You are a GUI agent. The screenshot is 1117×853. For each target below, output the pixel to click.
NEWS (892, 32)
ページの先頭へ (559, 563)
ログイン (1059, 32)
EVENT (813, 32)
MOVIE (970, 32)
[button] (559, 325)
++++
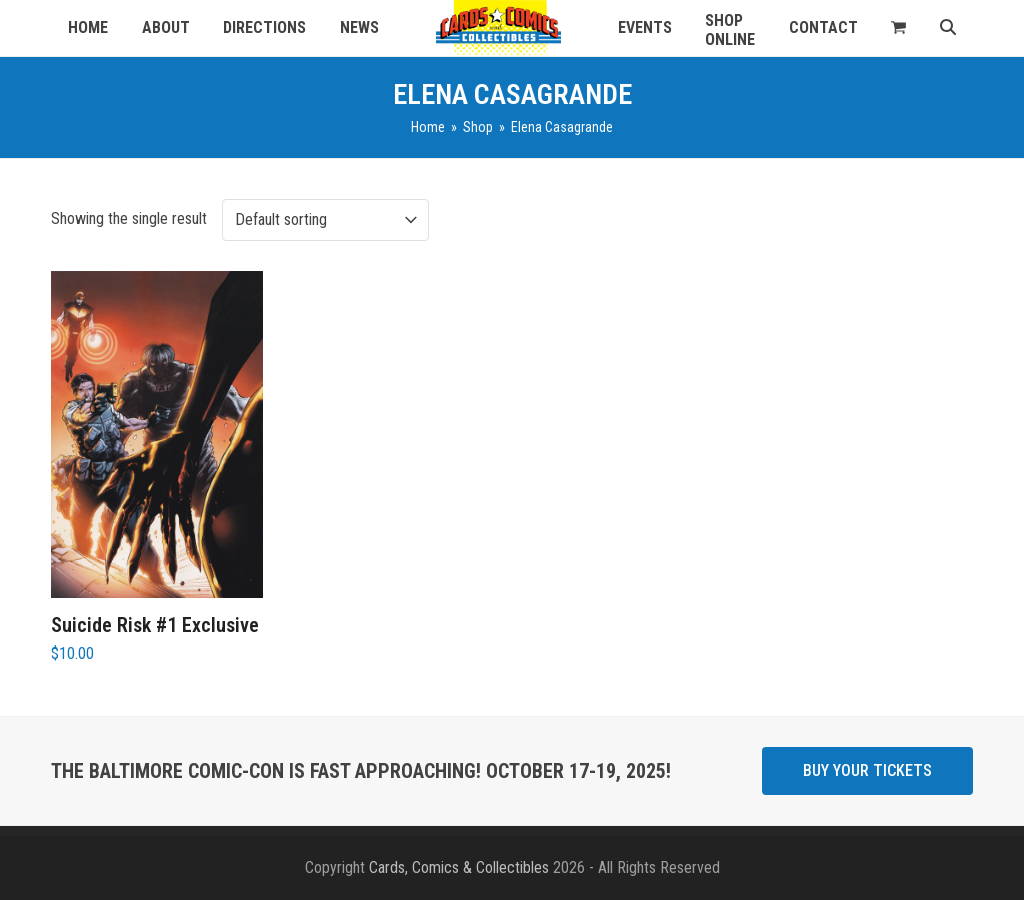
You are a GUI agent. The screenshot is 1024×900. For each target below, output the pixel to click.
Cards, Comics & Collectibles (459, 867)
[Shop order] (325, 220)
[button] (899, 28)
++++
(Exercise requirements)
Single out each line of the records above with the string "below" in it, and copy it.

(Task response)
You are a GUI agent. The screenshot is 1117×853. For each target below, output the pixel to click.
You are a GUI agent. The screenshot is 1024×900. For each target below, output the pixel to click.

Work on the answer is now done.